On 21 December 1942, John George Macleod married in Edinburgh Nancie Elizabeth Clark. Their issue are two sons, Peter John Macleod, married Braid Church, Edinburgh 1966 Geraldine Finlay, who both died in 2022 and Keith Roderick Macleod, who died in 2010 and married Yvonne Ann Hay. In addition to the two sons, they also had one daughter, Gillian Lesley Macleod, born Edinburgh 18 Oct.1945, who married Edinburgh 7 Dec. 1968 at Magdalen Chapel, Cowgate, Edinburgh and a reception afterwards at Prestonfield House, Edinburgh Gerard Willem Charles Lemmens, born Surabaya, Dutch East Indies, 24 April 1940, B.Sc.in Trop Agr. 1963, Knight in the Order of the Hop 2007, they live in Wadhurst, East Sussex.

==Career==
Macleod was educated at George Watson's College and studied medicine at the University of Edinburgh, where he graduated in 1938. During the Second World War, from 1939 to 1945, he was a major in the army at the Royal Army Medical Corps. In 1941, he obtained a post at the University of Edinburgh and, in 1947, was asked to become a member of the Royal College of Physicians of Edinburgh. In 1950, he became a consultant physician at Edinburgh's Western General Hospital.

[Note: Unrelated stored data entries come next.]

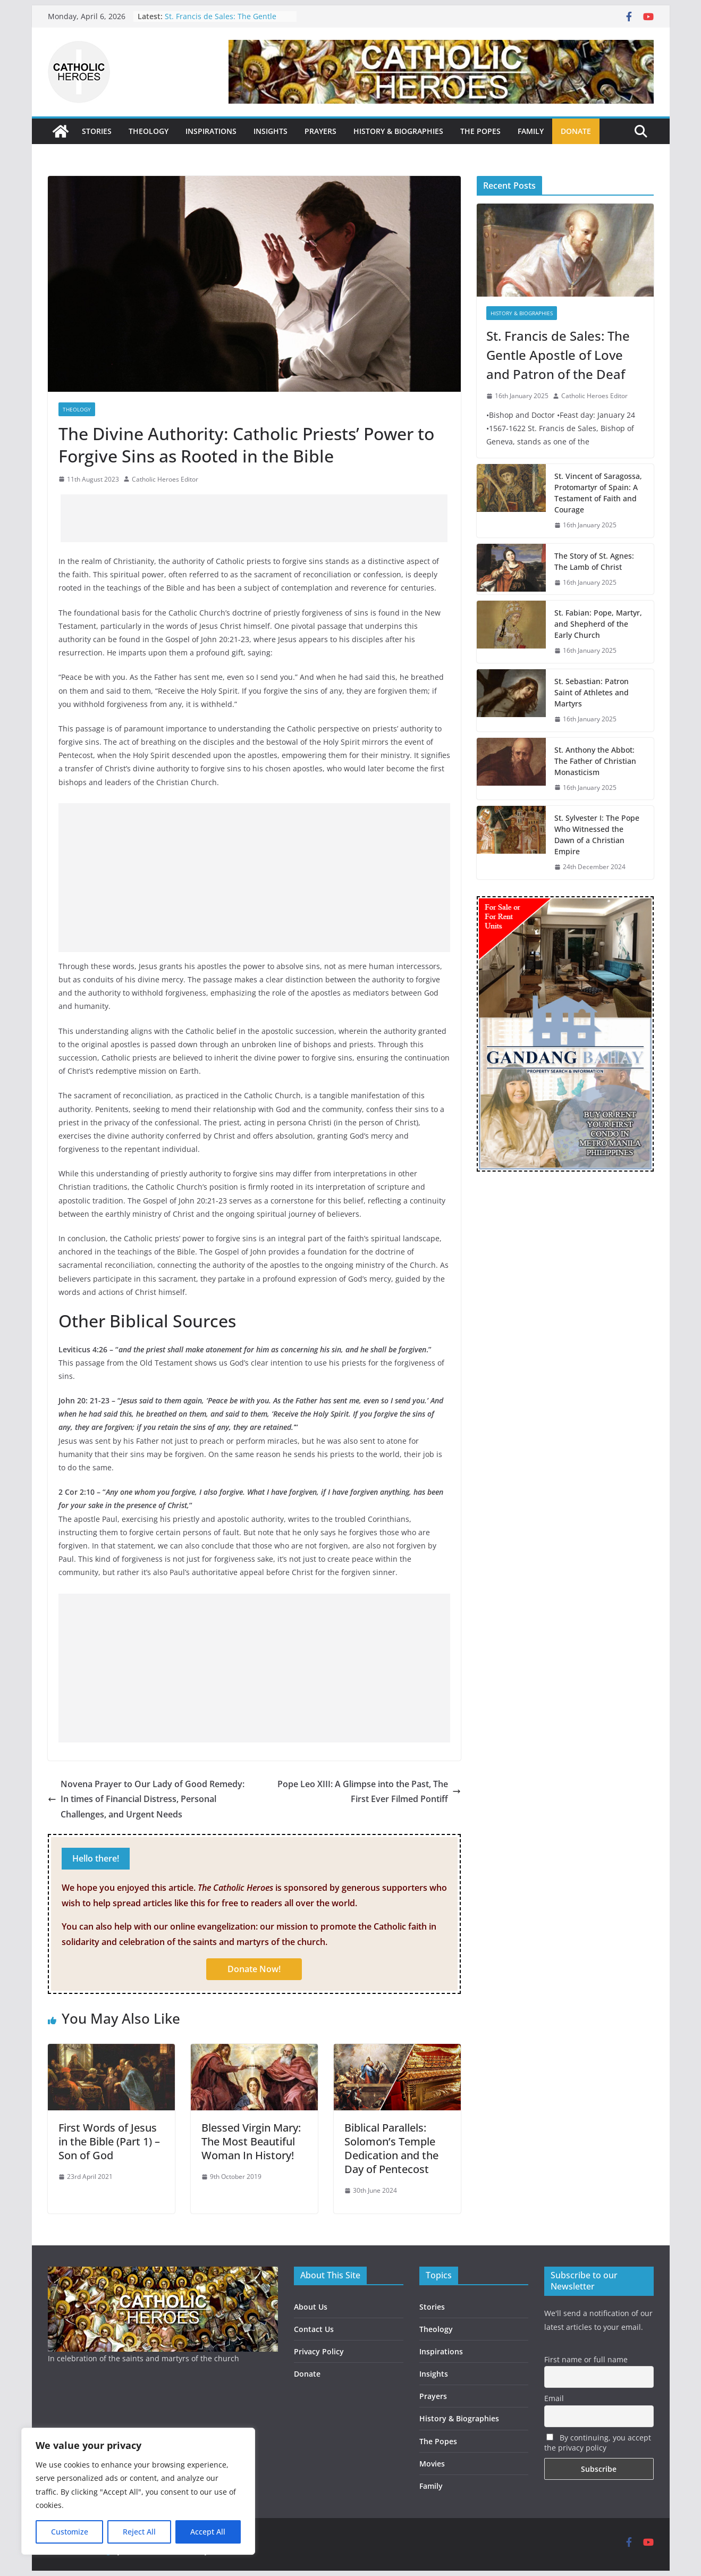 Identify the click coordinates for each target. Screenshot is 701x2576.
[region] (138, 2491)
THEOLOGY (148, 131)
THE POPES (480, 131)
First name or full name (586, 2359)
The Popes (438, 2441)
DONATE (576, 131)
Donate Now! (254, 1969)
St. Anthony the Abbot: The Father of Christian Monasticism (595, 761)
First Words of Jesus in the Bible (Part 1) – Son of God (109, 2141)
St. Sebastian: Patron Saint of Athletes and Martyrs (591, 692)
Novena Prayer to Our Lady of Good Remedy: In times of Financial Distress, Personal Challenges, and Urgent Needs (146, 1799)
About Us (310, 2307)
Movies (432, 2464)
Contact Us (314, 2329)
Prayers (433, 2396)
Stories (432, 2307)
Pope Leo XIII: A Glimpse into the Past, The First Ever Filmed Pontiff (369, 1791)
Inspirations (441, 2351)
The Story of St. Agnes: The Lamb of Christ (594, 561)
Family (431, 2486)
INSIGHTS (271, 131)
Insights (433, 2374)
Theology (77, 409)
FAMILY (531, 131)
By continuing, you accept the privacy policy (597, 2442)
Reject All (139, 2532)
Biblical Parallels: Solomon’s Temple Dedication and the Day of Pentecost (391, 2148)
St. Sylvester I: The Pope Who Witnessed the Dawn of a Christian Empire (596, 834)
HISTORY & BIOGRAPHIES (398, 131)
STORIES (97, 131)
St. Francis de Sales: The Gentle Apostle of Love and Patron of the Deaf (558, 355)
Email (554, 2398)
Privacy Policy (319, 2351)
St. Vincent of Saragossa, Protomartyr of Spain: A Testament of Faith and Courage (598, 493)
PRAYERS (320, 131)
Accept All (207, 2532)
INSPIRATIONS (211, 131)
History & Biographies (522, 313)
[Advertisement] (254, 518)
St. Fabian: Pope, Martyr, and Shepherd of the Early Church (598, 624)
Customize (69, 2532)
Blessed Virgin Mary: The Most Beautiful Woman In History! (251, 2141)
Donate (307, 2374)
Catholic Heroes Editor (165, 479) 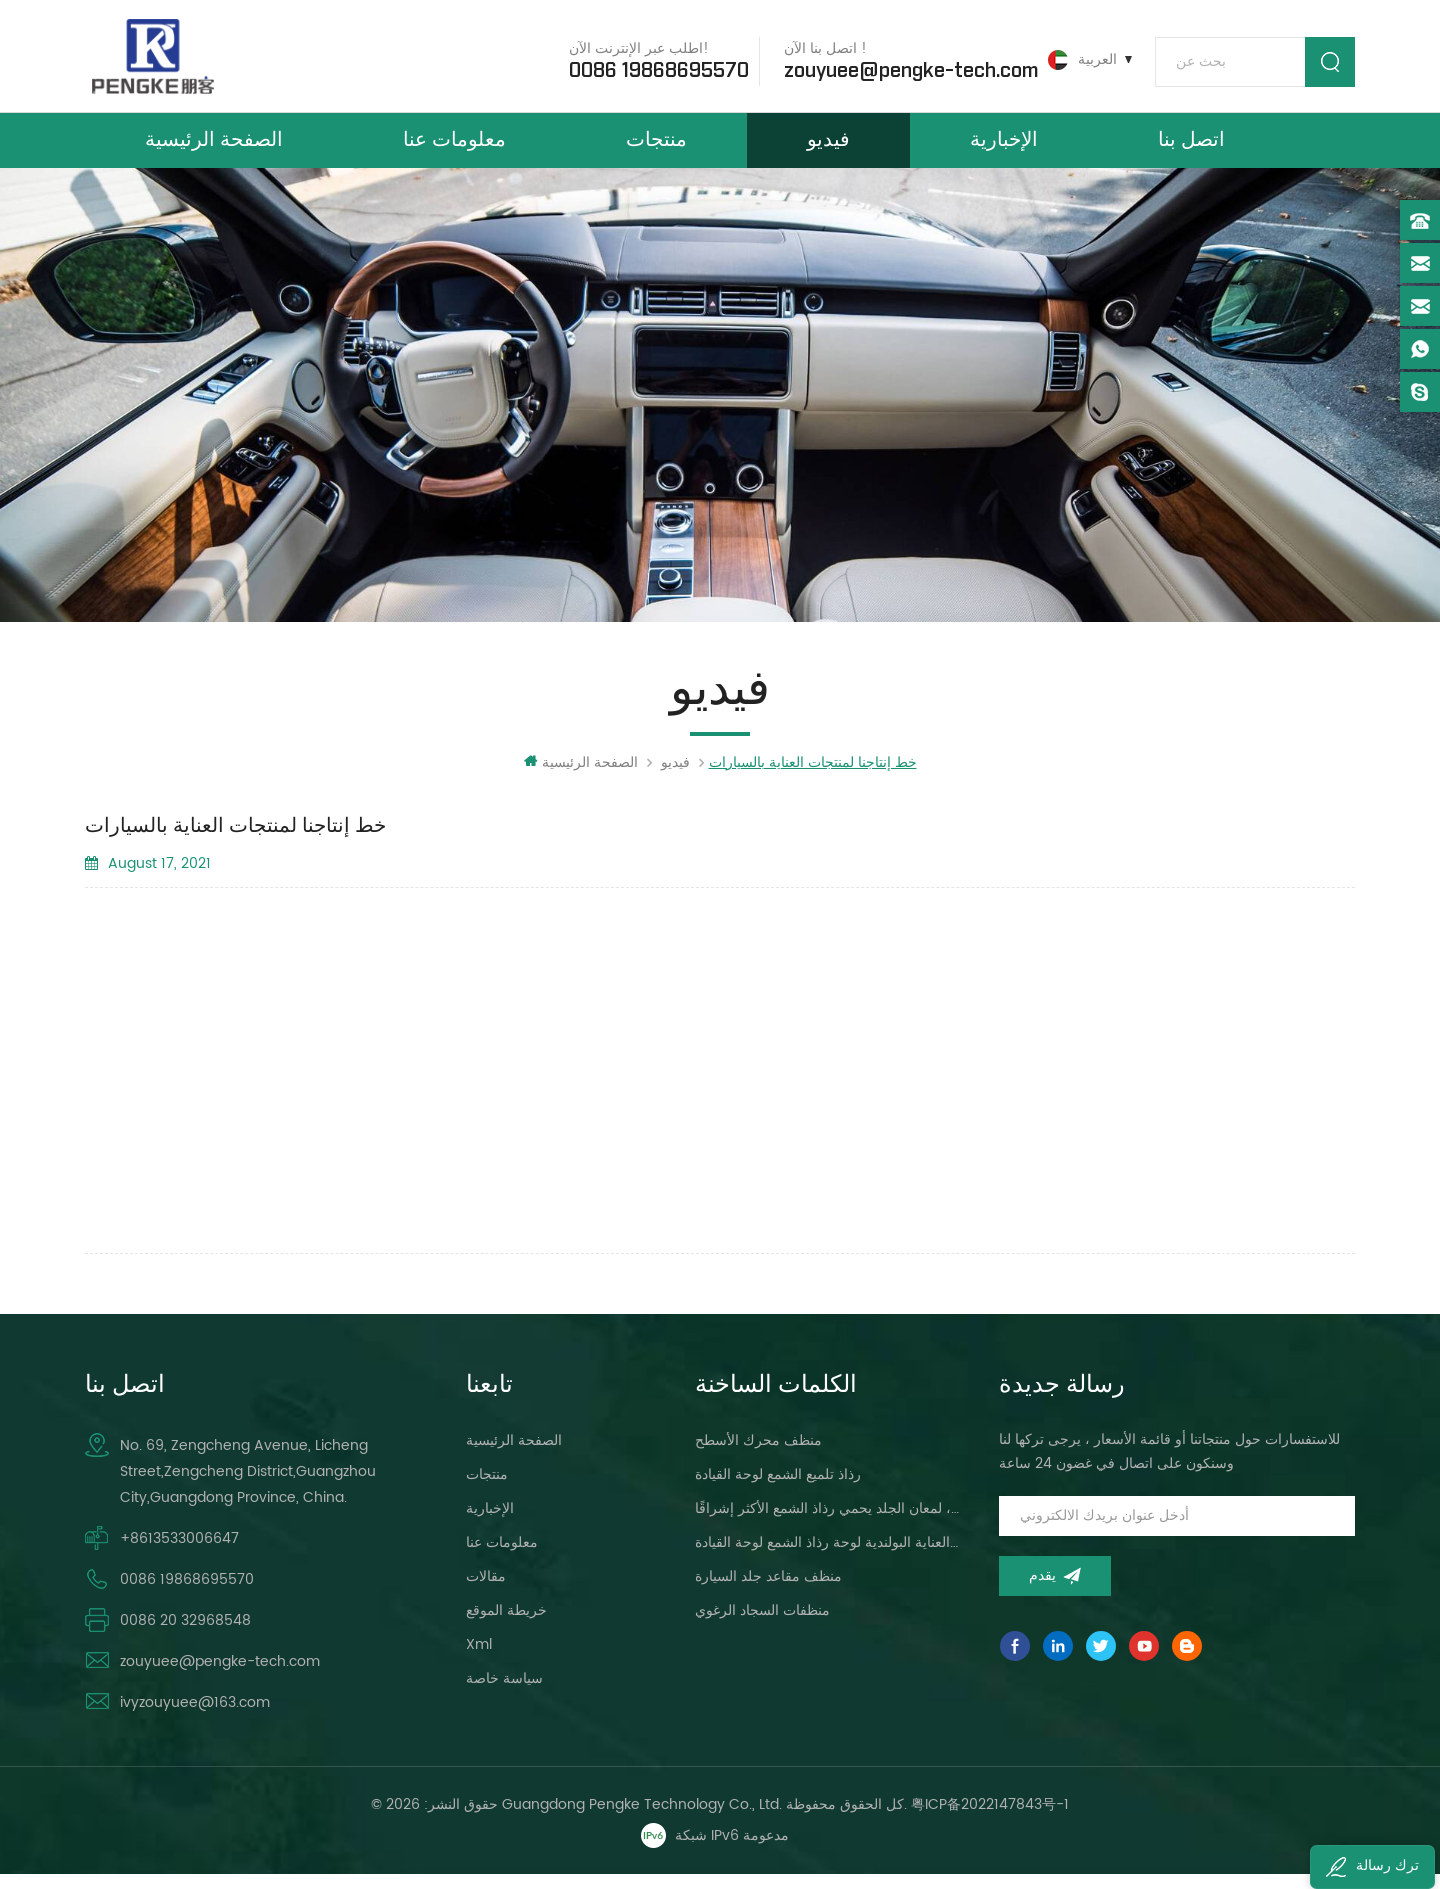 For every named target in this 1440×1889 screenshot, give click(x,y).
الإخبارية (1004, 148)
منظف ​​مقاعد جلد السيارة (768, 1590)
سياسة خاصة (504, 1692)
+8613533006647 (179, 1552)
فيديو (828, 148)
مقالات (486, 1590)
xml (479, 1658)
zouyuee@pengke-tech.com (904, 69)
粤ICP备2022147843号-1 (990, 1818)
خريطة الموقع (506, 1624)
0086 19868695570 (652, 69)
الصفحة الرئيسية (214, 148)
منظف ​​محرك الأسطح (758, 1454)
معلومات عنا (454, 148)
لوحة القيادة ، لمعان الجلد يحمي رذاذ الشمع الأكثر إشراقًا (828, 1522)
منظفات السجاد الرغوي (762, 1624)
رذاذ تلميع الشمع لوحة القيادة (778, 1488)
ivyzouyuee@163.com (195, 1716)
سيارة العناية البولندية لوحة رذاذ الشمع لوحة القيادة (828, 1556)
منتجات (656, 148)
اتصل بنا (1191, 148) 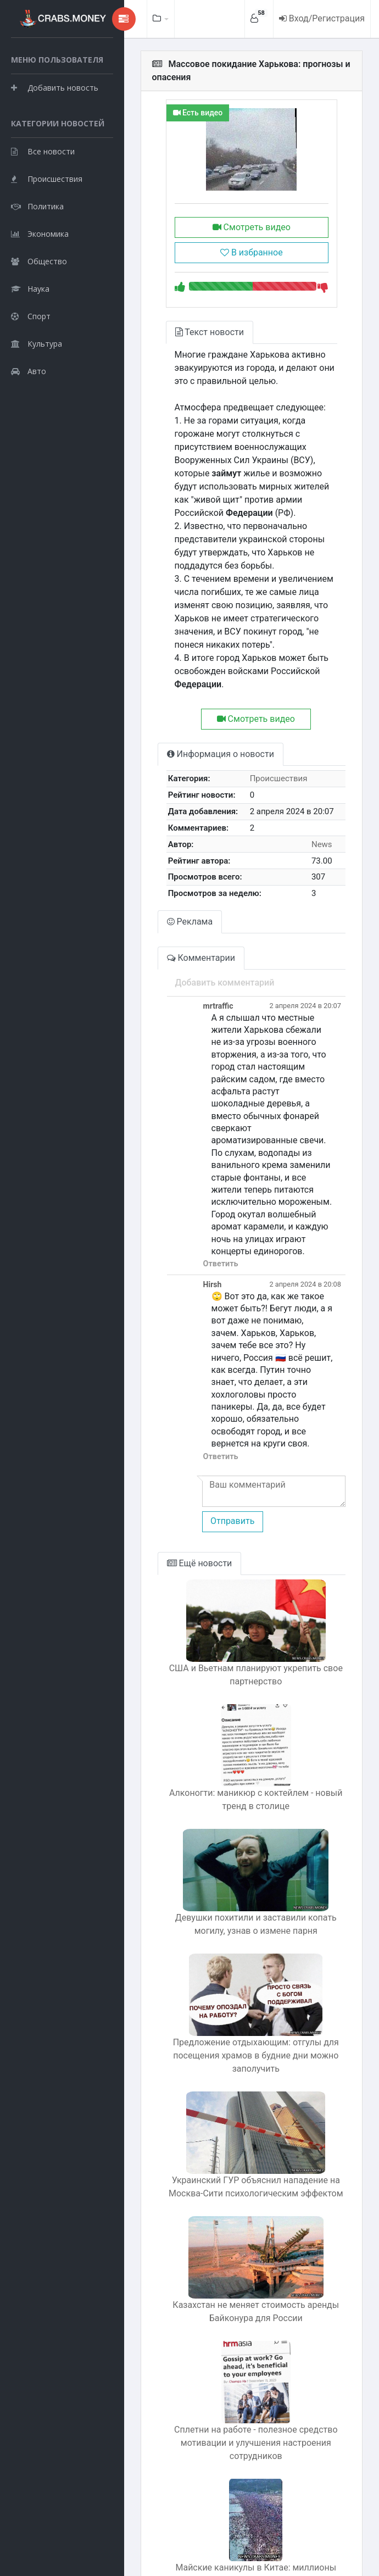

In 1964, Macleod wrote the medical handbook Clinical Examination (later renamed Macleod's Clinical Examination), which is still (in 2023) in print in its 19th Edition and has sold worldwide over a million copies. In 1964, the physician Sir Stanley Davidson offered him the opportunity to update Davidson's Principles and Practice of Medicine, which sold more than two million copies worldwide and of which Macleod contributed to six editions. These two textbooks played a crucial part in keeping Edinburgh on the world map of medicine and were translated into many languages such as Japanese and Russian. In 1971, he was appointed vice-chairman of the University Department of Medicine of the Western General Hospital. He died in Edinburgh in April 2006, aged 90.

==Personal note==
He was interested in art and gave lectures on Art in Medicine with slides he had collected. He also was an enthusiastic supporter of the Traverse Theatre, and a keen gardener and garden designer.
During State visits Macleod sometimes was the duty physician at Holyrood Palace and on one occasion received a gift from the French president Giscard D'Estaing ( a dish with his initials).